AstraZeneca and Acerta Pharma BV, a company in which AstraZeneca has a majority equity investment, announced that the European Medicines Agency (EMA) Committee for Orphan Medicinal Products (COMP) adopted three positive opinions recommending acalabrutinib (ACP-196) for designation as an orphan medicinal product. The three positive opinions are for the treatment of chronic lymphocytic leukaemia (CLL)/small lymphocytic lymphoma (SLL), mantle cell lymphoma (MCL) and lymphoplasmacytic lymphoma (Waldenström’s macroglobulinaemia, MG).
Sean Bohen, executive vice-president of global medicines development and chief medical officer at AstraZeneca, said, “Today’s three positive opinions recommending acalabrutinib for designation as an orphan medicinal product are important milestones.
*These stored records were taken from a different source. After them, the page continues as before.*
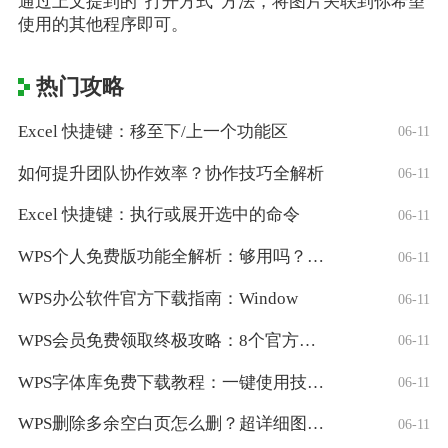
通过上文提到的“打开方式”方法，将图片关联到你希望
使用的其他程序即可。
热门攻略
Excel 快捷键：移至下/上一个功能区
06-11
如何提升团队协作效率？协作技巧全解析
06-11
Excel 快捷键：执行或展开选中的命令
06-11
WPS个人免费版功能全解析：够用吗？适合
06-11
WPS办公软件官方下载指南：Window
06-11
WPS会员免费领取终极攻略：8个官方认证
06-11
WPS字体库免费下载教程：一键使用技巧与
06-11
WPS删除多余空白页怎么删？超详细图文教
06-11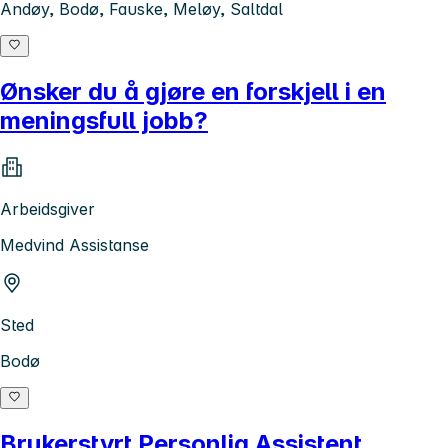
Andøy, Bodø, Fauske, Meløy, Saltdal
Ønsker du å gjøre en forskjell i en
meningsfull jobb?
Arbeidsgiver
Medvind Assistanse
Sted
Bodø
Brukerstyrt Personlig Assistent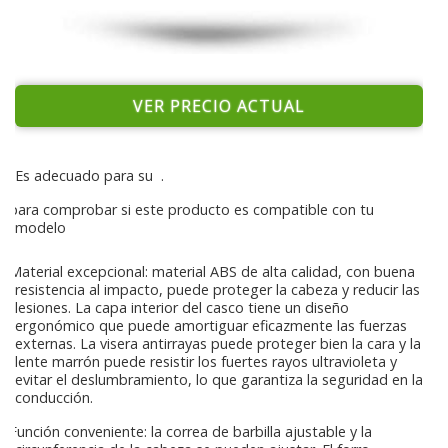
VER PRECIO ACTUAL
Es adecuado para su
.
para comprobar si este producto es compatible con tu
modelo
Material excepcional: material ABS de alta calidad, con buena
resistencia al impacto, puede proteger la cabeza y reducir las
lesiones. La capa interior del casco tiene un diseño
ergonómico que puede amortiguar eficazmente las fuerzas
externas. La visera antirrayas puede proteger bien la cara y la
lente marrón puede resistir los fuertes rayos ultravioleta y
evitar el deslumbramiento, lo que garantiza la seguridad en la
conducción.
Función conveniente: la correa de barbilla ajustable y la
They reinforce the strategic rationale for our investment in Acerta, demonstrating clear progress in developing a potential best-in-class medicine that could transform treatment for patients across a range of blood cancers. The positive opinions underscore the continued need for the development of new therapies in these serious and life-threatening conditions and support our commitment to bring new medicines to patients as quickly as possible.”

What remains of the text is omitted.